Moreover, given the debate prior to passage of the PPACA as to whether it includes taxpayer funding for abortion, the gist or sting of the statements appears to have at least some truth, to be substantially true, or to be subject to differing interpretations. Driehaus vocally opposed the PPACA because of his concerns about federal funding for abortions but he then voted for it anyway despite the absence of his desired language (the Stupak-Pitts Amendment) in the final version. The Executive Order adds language, but is not part of the PPACA and does not alter the statutory text. In fact, debate continues over the meaning and effect of the PPACA.

Due to the low threshold we have here for a finding of "truth," we need not resolve this debate at a higher level of specificity. For SBA List to overcome Driehaus's defamation claim, it is enough that the statements had some truth, were substantially true, or were subject to differing interpretations. Driehaus's own change of position demonstrates that they were….

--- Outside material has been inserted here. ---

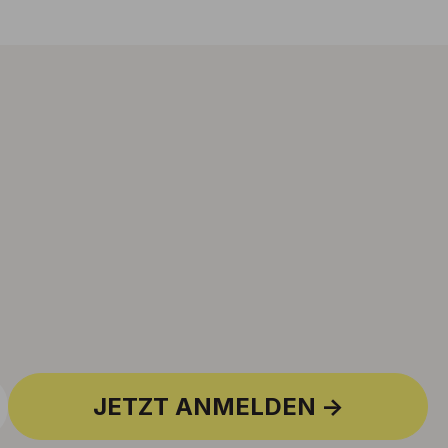
JETZT ANMELDEN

[2.] For a public official to prove fault, he must satisfy the actual-malice standard; he must prove that the defendant made the statement "with knowledge that it was false or with reckless disregard [for] whether it was false or not." …

Even if Driehaus could prove that the PPACA does not include any taxpayer funding of abortion, thus making SBA List's statements actually or technically false, we can find no evidence to support Driehaus's claim that SBA List "knew" the statements were false or "entertained serious doubts as to their truth."Rather, all of the evidence supports a finding that SBA List did then, and does now, believe emphatically that the statements are true: that the PPACA includes taxpayer funding for abortions. Moreover, given that SBA List's mission is "ending all federal funding of abortion," SBA List would have no cause to criticize or campaign against either the PPACA or Driehaus if it did not believe that the PPACA included taxpayer funded abortions. Rather, one would expect SBA List to support an anti-abortion candidate, particularly one who had been as outspoken as Driehaus had been in opposing federal taxpayer funding of abortion.

Driehaus cannot show any basis by which we could find actual malice. Consequently, SBA List is entitled to summary judgment on this defamation claim.